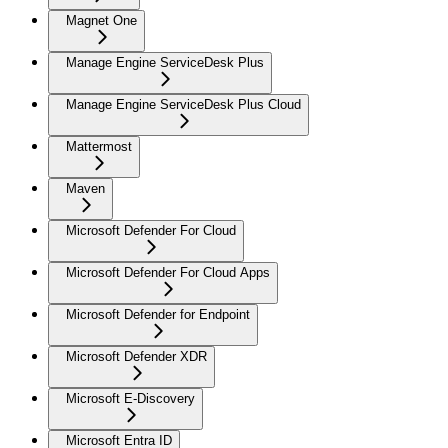
Magnet One
Manage Engine ServiceDesk Plus
Manage Engine ServiceDesk Plus Cloud
Mattermost
Maven
Microsoft Defender For Cloud
Microsoft Defender For Cloud Apps
Microsoft Defender for Endpoint
Microsoft Defender XDR
Microsoft E-Discovery
Microsoft Entra ID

▬▬▬

▶ [BRIEF]: Pictures aside, return all of the material exactly as written.

▶ [EXERCISE ANSWER]:
Magnet One
Manage Engine ServiceDesk Plus
Manage Engine ServiceDesk Plus Cloud
Mattermost
Maven
Microsoft Defender For Cloud
Microsoft Defender For Cloud Apps
Microsoft Defender for Endpoint
Microsoft Defender XDR
Microsoft E-Discovery
Microsoft Entra ID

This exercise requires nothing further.